Zehn Minuten später saßen die beiden Kriminalbeamten mit uns an dem langen holz Esstisch von uns und sahen uns weiterhin mit diesen Mix-Ausdrücken an. Die Polizistin fing dann endlich an zu reden. „Mister und Miss Petrova es fällt mir schwer das nun sagen zu müssen aber es gab einen Terroranschlag in dem Gebäude, in dem Mariana Petrova arbeitet. Das besagte Hochhaus ist ohne jegliche Ahnung von irgendjemandem urplötzlich vor zwei Stunden explodiert. Es waren nur sehr wenige dabei, die überlebt haben und das auch nur mit schlimmsten Verletzungen. Ihre Frau beziehungsweise Mutter ist leider Gottes Willen nicht unter ihnen. Sie ist von uns gegangen. Unser Beileid."

Und ab diesen Worten stürzte alles in mir ab.

Ich hörte nichts mehr.
Ich sah nichts mehr.
Ich spürte nichts mehr.
Ich roch nichts mehr.
Ich schmeckte nichts mehr.

Alles übrige war von einer Sekunde auf die andere Schmerz. Das kann doch alles nicht wahr sein! Das darf nicht so ausgehen! Die ganze Situation hier muss ein Traum sein. Ja! Denn unmöglich ist das wichtigste in meinem Leben gerade vor zwei Stunden in Luft aufgegangenen.

Die Unbeholfenheit überkam mich wie eine rasante Müdigkeit. Ich fühlte mich, als ob mir der Boden unter den Füßen weggerissen worden war. Eine unbeschreibliche Leere durchzog mich, und die Trauer wog in unaufhörlichen Wellen über mich hinweg. Es war, als hätte jemand das Licht in meinem Leben ausgeknipst, und ich befand mich in einer düsteren, erdrückenden Dunkelheit.

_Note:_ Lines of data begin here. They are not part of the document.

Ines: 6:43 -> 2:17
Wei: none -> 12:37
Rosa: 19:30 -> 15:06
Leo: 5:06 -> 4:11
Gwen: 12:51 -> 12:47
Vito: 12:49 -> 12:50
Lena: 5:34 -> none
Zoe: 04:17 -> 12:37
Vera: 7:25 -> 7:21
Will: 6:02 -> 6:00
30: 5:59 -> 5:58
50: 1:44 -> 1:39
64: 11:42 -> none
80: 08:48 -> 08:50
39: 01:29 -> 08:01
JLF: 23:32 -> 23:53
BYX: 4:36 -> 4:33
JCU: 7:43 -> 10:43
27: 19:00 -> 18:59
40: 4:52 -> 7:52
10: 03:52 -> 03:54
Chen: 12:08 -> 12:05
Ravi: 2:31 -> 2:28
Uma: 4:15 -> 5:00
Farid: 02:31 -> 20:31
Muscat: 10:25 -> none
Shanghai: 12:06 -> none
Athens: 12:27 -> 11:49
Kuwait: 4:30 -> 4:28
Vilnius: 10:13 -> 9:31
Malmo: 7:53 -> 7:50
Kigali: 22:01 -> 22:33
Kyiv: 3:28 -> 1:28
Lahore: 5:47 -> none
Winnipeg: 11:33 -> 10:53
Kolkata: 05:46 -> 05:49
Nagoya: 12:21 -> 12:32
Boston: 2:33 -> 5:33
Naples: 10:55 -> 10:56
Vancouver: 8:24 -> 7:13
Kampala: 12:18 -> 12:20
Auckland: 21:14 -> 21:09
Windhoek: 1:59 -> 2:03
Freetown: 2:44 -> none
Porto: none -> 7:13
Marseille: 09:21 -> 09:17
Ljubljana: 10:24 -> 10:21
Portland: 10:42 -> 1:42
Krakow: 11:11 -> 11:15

Die Welt schien plötzlich so kalt und unbarmherzig. Ich konnte es einfach nicht fassen, dass meine Mutter, die immer für mich da gewesen war, jetzt nicht mehr in meinem Leben sein würde. Die Erinnerungen an all die Momente, die wir gemeinsam geteilt hatten, überfluteten mich und brachten sowohl Trost als auch zusätzliche Schmerzen. Die Gedanken an all die ungesagten Worte und ungelebten Augenblicke, die uns jetzt für immer verwehrt blieben, schnürten mir die Kehle zu. Es fühlte sich an, als hätte mir jemand einen Teil meines Herzens herausgerissen, und ich fragte mich, wie ich jemals ohne ihre Liebe und Unterstützung weiterleben sollte.